Mutiny on a $13 billion US ship? Did tired soldiers set their own ship on fire to get home?

The US Navy is investigating whether the crew of the USS Gerald R. Ford deliberately set fire to their own ship to get off duty and go home?

The most expensive ($13 billion) warship in human history is now heading to Souda Naval Base, Crete, Greece next week for refueling, repairs and a formal "investigation" into the March 12 fire that left 600 soldiers without a place to sleep.

The Greek newspaper Kathimerini has revealed that the investigation is now looking into the possibility of deliberate "sabotage" by the crew!

 

Let's take a deep dive into this psychological earthquake:

The ship has been at sea since June 2025. Vice Chief of the US Navy Admiral Jim Kilby told the Senate that the deployment will now last about 11 months and the ship will not return before May.
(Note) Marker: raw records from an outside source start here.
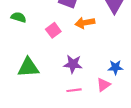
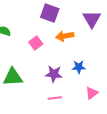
blue star: (115, 67) -> (79, 67), moved
pink triangle: (103, 85) -> (92, 93), moved

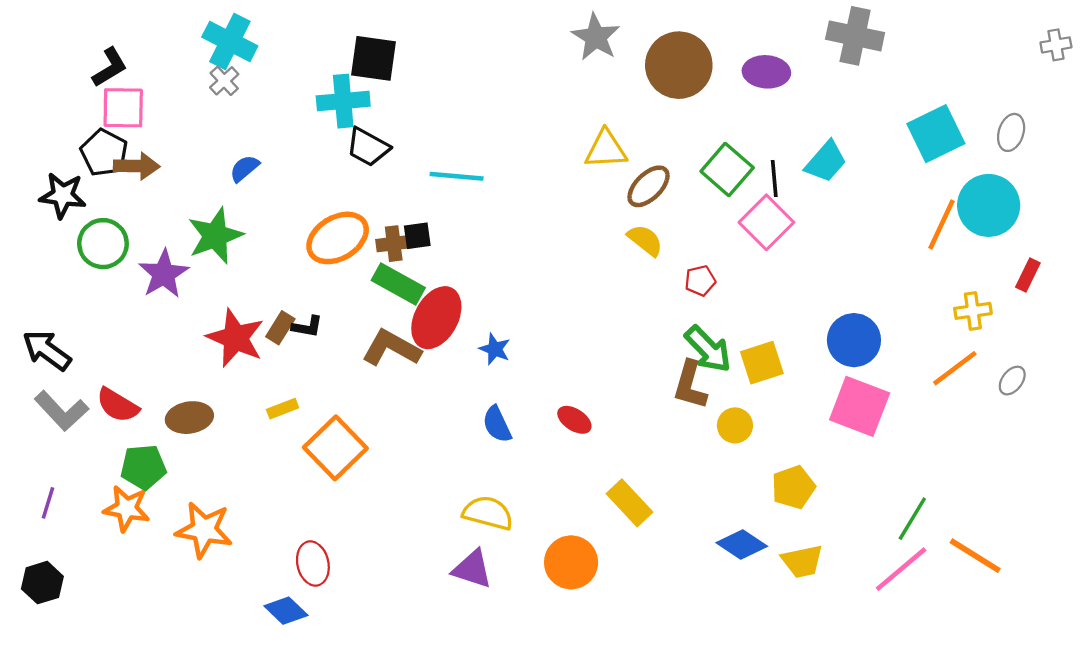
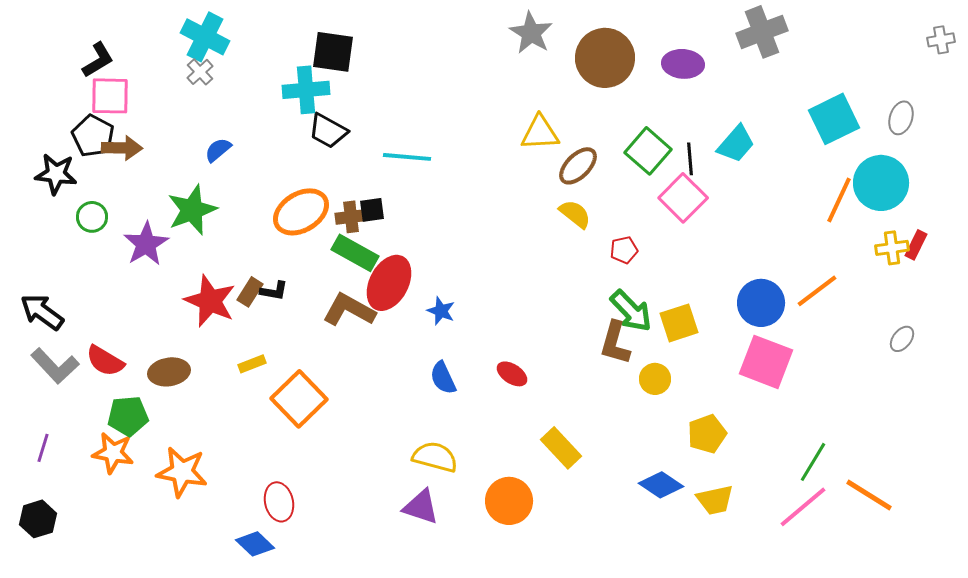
gray cross: (855, 36) -> (762, 32), turned -33
green circle: (103, 244) -> (92, 217), size x0.7
yellow cross: (973, 311) -> (892, 248), moved
orange line: (955, 368) -> (817, 291), moved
These soldiers were told to go home months ago. Then their duty was extended. Then extended again. And then they were thrown into the largest military operation in the Middle East since 2003. And now some of them may have decided that the only way out of this ship is to "set it on fire"

Setting your own ship on fire in a war zone is not because of bad food or bad weather. It happens when an institution strains human endurance to the point where it seems impossible to survive the mission.

Heading to Greece means that the only American supercarrier on the Gulf front is leaving. When the ship is docked in Greece, all that military pressure to protect the Strait of Hormuz, escort ships, and stop Iranian mines will be further reduced.

The repairs will take days, the investigation even longer. As long as the ship is docked in Greece, the Hormuz toll plaza will operate independently without fear of the US Air Force.

The investigation into this sabotage has exposed the truth that no military order can change: the humans sitting inside this $13 billion machine are breaking down!

 

On the other hand, just look at Iran's strategy. Iran's 'Mosaic Doctrine' never tires.

 

● Provincial commanders seeking martyrdom do not request vacations.

● The 'morale' of mines laid at sea never drops.

● They don't need beds to sleep in.

The cheapest naval blockade in modern history is running on radio handsets and sealed envelopes, while the most expensive warship in human history is running towards port because its own crew probably tried to burn it to get home!

 

The world's 'fertilizer' trapped behind this blockade of Hormuz doesn't care whether an American ship is in the Gulf or in Greece. The farmer's calendar doesn't stop to investigate a military coup. And the IRGC controlling Hormuz doesn't need a $13 billion ship to stop it. They're designed to be a bulwark against the Yazid of time!